How to Compile a C Program
So you've written your first C Program, which is undoubtedly "Hello, World". Now you want to run the program so that you can show off your hard work to all your friends. How do you go about running a C Program? First, there are a few steps to take before your computer can effectively print "Hello, World" to your terminal.
What is gcc?
You're sitting there with your source file named hello.c and wondering how to get to the desired result of "Hello, World". The mechanism for doing this is running your code through a compiler, which for us in this instance is gcc. Gcc stands for GNU Compiler Collection as it was originally built as the compiler for GNU, a free operating system.

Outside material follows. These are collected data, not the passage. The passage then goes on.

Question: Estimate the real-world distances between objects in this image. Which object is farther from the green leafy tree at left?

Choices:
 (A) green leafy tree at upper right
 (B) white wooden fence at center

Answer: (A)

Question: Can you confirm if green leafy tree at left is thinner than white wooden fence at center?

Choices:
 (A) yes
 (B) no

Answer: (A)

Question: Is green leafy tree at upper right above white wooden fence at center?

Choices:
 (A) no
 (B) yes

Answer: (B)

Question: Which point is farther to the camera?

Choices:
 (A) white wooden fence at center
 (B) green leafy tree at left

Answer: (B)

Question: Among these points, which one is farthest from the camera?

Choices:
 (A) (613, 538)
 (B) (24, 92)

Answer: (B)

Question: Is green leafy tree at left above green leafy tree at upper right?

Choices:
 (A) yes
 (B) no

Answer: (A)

It now operates as a compiler for a wide variety of languages, including C.
How does gcc work?
Gcc runs your source code (hello.c) through a series of steps to turn it into an executable file. These steps include: Preprocessing, Compiling, Assembling, and Linking. A short synopsis of this process would be that preprocessing adds in all the external dependencies and converts all your macros into their subsequent values and replaces them in your code. Compiling then turns your code into assembly language, which is the language that the assembler understands. The assembler takes the compiled code in assembly language and converts it into machine code in the form of binary, the only language computers actually understand. The machine code is placed into object files, and it's then sent to the final step of linking. Linking bundles together all the object files you've told it to use, so you have one cohesive program that becomes an executable.
Step 1 - Preprocessing
The act of preprocessing can be likened to a translation. Anything with a # preceding it is seen as a preprocessing directive. It looks at all the header files you've included, and inserts them into your source file, essentially grabbing the code you ask for with #include <stdio.h> and putting it at the top of your source file. All your macros (denoted by #define) are expanded into their respective values and placed into your code. It also strips away all your comments as these are meant only for other humans perusing your code, and they have no meaning to the machine itself.

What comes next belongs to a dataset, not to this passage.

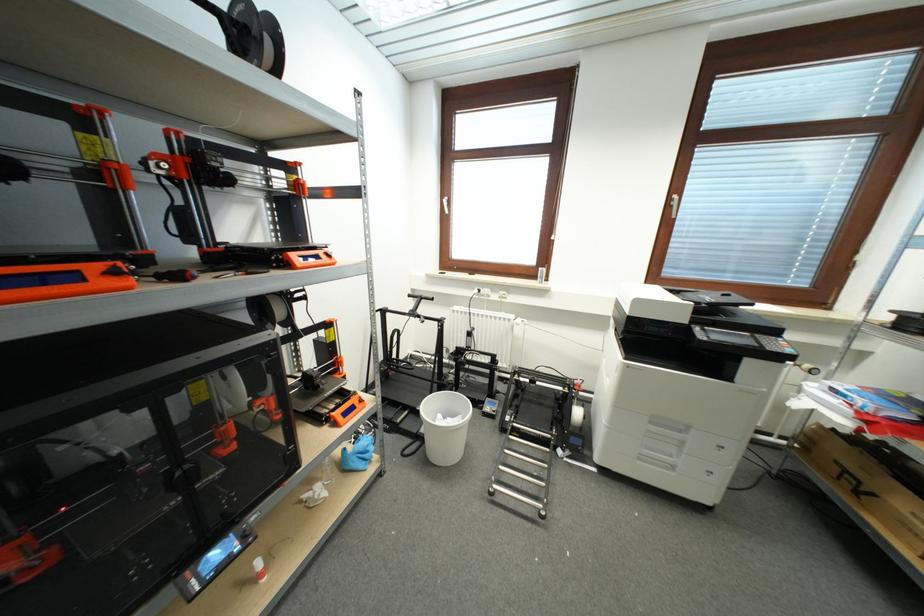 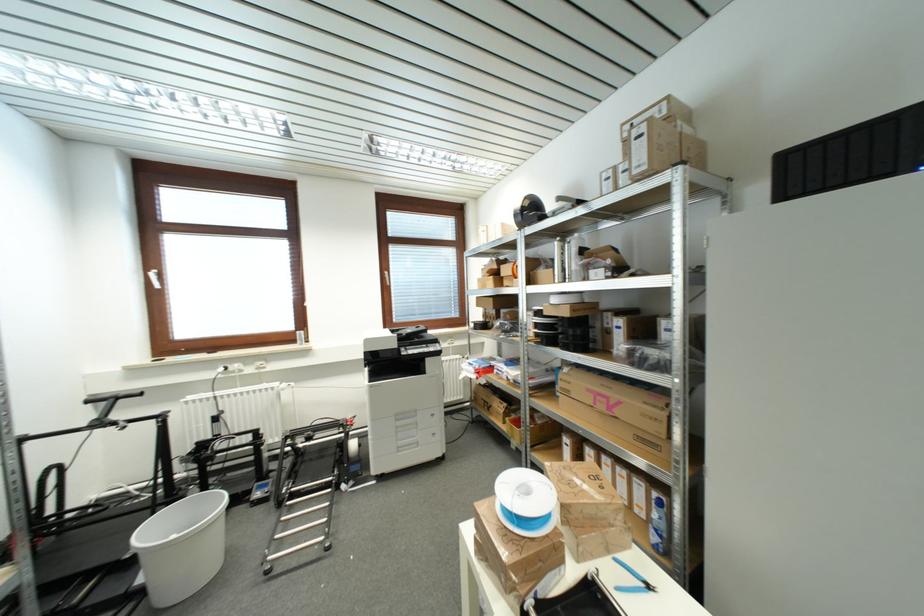 Find the pixel in the second image that matches point 427,434 in the first image.

(144, 582)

In the above example, we see the header file <stdio.h> included, as well as the macro AGE defined with the value of 28. This is what our source code file looks like before we've begun the compilation process. You can see we have 2 preprocessor directives, 1 include and 1 define. Now let's take a look at what happens when we run our hello.c file through the preprocessor. We can have the gcc complier stop at the preprocessing stage by adding the -E option, as shown in the example below.
By stopping the compilation process after the preprocessing stage, we can view the output of this step and see what gets sent to the compilation stage. An example of preprocessed output is shown below.
This is the beginning of the preprocessed file's output, which was stored in a file called "hello.i". This .i extension is the computer's way of saying this is a preprocessed file. In the image above, the preprocessor is figuring out how to resolve all the dependencies by determining if it has the dependencies or needs to fetch them externally.
The final lines of the preprocessed output shows us the preprocessor grabbing the external dependencies it lacks, denoted by the extern keyword. It then shows us that our comments have been stripped away and we're left with whitespace in their place. Finally, we see that the macro we defined as AGE has been replaced with its respective value of 28. Now that we've seen what happens at preprocessing, let's move on to compilation.
Step 2 - Compiling
The next step is to take our preprocessed file and move it into the compiling stage. Here, the machine will take the "hello.i" file and transform it into a filed called "hello.s". This .s extension signifies to the computer that file is in assembly level language. Assembly language is the language the assembler understands and looks slightly more arcane than preprocessed files. We can have the gcc compiler stop at the Compiling stage by giving it a -S argument. This stops gcc at compilation and outputs into the file "hello.s"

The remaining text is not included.